La cérémonie était présidée par le général de corps d’armée Bernard de Courrèges d’Ustou, directeur de l’IHEDN, Madame Ariane Malzac, Présidente de l’Association des auditeurs de l’IHEDN et M. Xavier Pacreau, Président de la commission du prix Vauban.

M. Pacreau (à g) et le général de Courrèges à droite
M. Pacreau (à g) et le général de Courrèges à droite

Dans son allocution, le général de corps d’armée Bernard de Courrères d’Ustou s’est déclaré, au nom de l’Institut qu’il dirige, honoré de recevoir M. Alain Finkielkraut dans le Salon des Maréchaux, et a félicité le nouvel Académicien pour cette récompense et pour l’ensemble de son œuvre. Il a également salué l’action de l’Association des Auditeurs de l’Institut des Hautes Etudes de Défense Nationale pour le choix de la commission du prix Vauban qui contribue au rayonnement de l’Institut.

Madame Ariane Malzac, a rappelé que, chaque année, depuis 1973, le prix Vauban récompense une œuvre, ou une action, ayant contribué à la promotion, à l’illustration ou au développement de l’esprit de défense dans le domaine militaire, géopolitique, économique, scientifique, diplomatique ou politique. La Présidente de l’Association des auditeurs de l’IHEDN a souhaité la bienvenue à la 67ème session nationale « Politique de défense » de l’IHEDN conviée à cette réception.

M. Xavier Pacreau, Président de la commission du prix Vauban, a ensuite présenté M. Finkielkraut, un des plus beaux exemples de l’intégration à la française. Naturalisé à l’âge de un an, fils d’un maroquinier, le nouvel académicien, après une brillante scolarité, est parvenu, en 1972, à l’agrégation de lettres modernes. En 1976, il enseigne à l’université de Berkeley, au département de littérature française. En 1989, il devient professeur de philosophie à l’Ecole polytechnique.

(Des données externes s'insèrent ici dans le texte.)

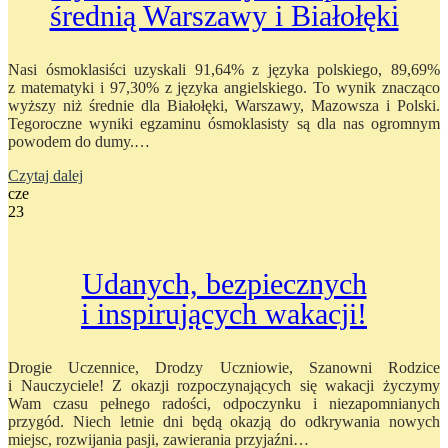
średnią Warszawy i Białołęki
Nasi ósmoklasiści uzyskali 91,64% z języka polskiego, 89,69%
z matematyki i 97,30% z języka angielskiego. To wynik znacząco
wyższy niż średnie dla Białołęki, Warszawy, Mazowsza i Polski.
Tegoroczne wyniki egzaminu ósmoklasisty są dla nas ogromnym
powodem do dumy.…
Czytaj dalej
cze
23
Udanych, bezpiecznych
i inspirujących wakacji!
Drogie Uczennice, Drodzy Uczniowie, Szanowni Rodzice
i Nauczyciele! Z okazji rozpoczynających się wakacji życzymy
Wam czasu pełnego radości, odpoczynku i niezapomnianych
przygód. Niech letnie dni będą okazją do odkrywania nowych
miejsc, rozwijania pasji, zawierania przyjaźni…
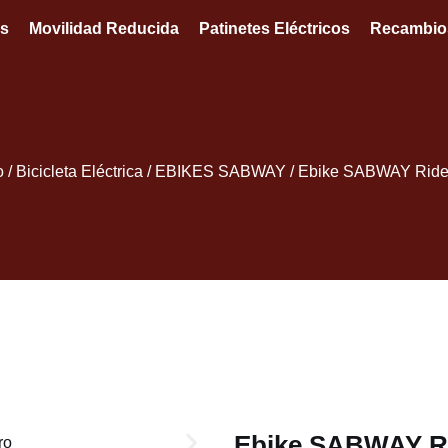
s
Movilidad Reducida
Patinetes Eléctricos
Recambio
o
/
Bicicleta Eléctrica
/
EBIKES SABWAY
/ Ebike SABWAY Ride
Ebike SABWAY Ri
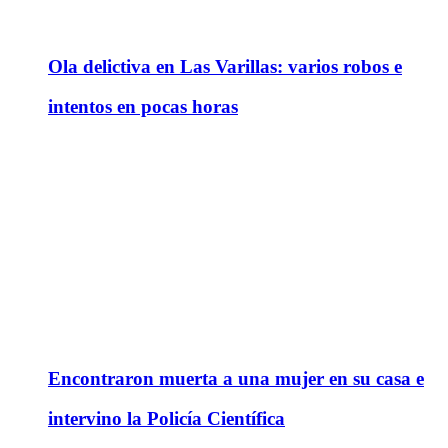
Ola delictiva en Las Varillas: varios robos e
intentos en pocas horas
Encontraron muerta a una mujer en su casa e
intervino la Policía Científica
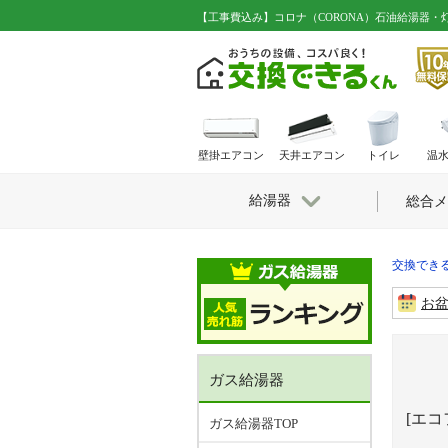
【工事費込み】コロナ（CORONA）石油給湯器・灯油ボ
壁掛エアコン
天井エアコン
トイレ
温
給湯器
総合メ
交換できる
お
ガス給湯器
[エコ
ガス給湯器TOP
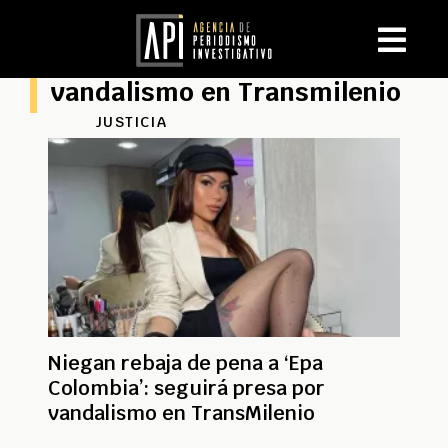
vandalismo en Transmilenio
JUSTICIA
Niegan rebaja de pena a ‘Epa
Colombia’: seguirá presa por
vandalismo en TransMilenio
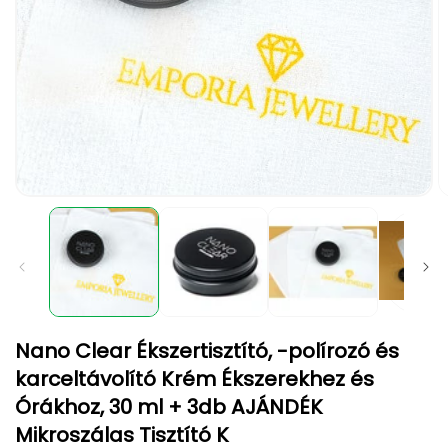
1.
2.
médiafájl
m
megnyitása
m
a
a
modális
m
párbeszédpanelen
p
Nano Clear Ékszertisztító, -polírozó és
karceltávolító Krém Ékszerekhez és
Órákhoz, 30 ml + 3db AJÁNDÉK
Mikroszálas Tisztító K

de g à dr, M.Desmoulin, président d'honneur, le président Fohlen Weill, Mme de Monicault, le président de l'AA-CHEAR M. Faure
de g à dr, M.Desmoulin, président d’honneur, le président Fohlen Weill, Mme de Monicault, le président de l’AA-CHEAR M. Faure

Le Président de la commission du prix Vauban a ensuite le choix et les motivations de la commission qu’il préside et commenté l’ouvrage récompensé. Dans une période où la langue française, la culture, ne sont plus transmis avec la même détermination que par le passé et où l’école ne semble plus être le premier lieu d’intégration, la réflexion conduite par M. Alain Finkielkraut est une contribution majeure au débat dont le pays ne peut faire l’économie. Il est urgent que tous les membres de notre société puissent se retrouver autour d’un socle commun. Face à une mondialisation qui prend parfois des allures de machine infernale, il semble important d’essayer de comprendre en quoi notre société peine à s’entendre sur ce qui peut constituer ce socle commun auquel chaque citoyen serait à même d’adhérer.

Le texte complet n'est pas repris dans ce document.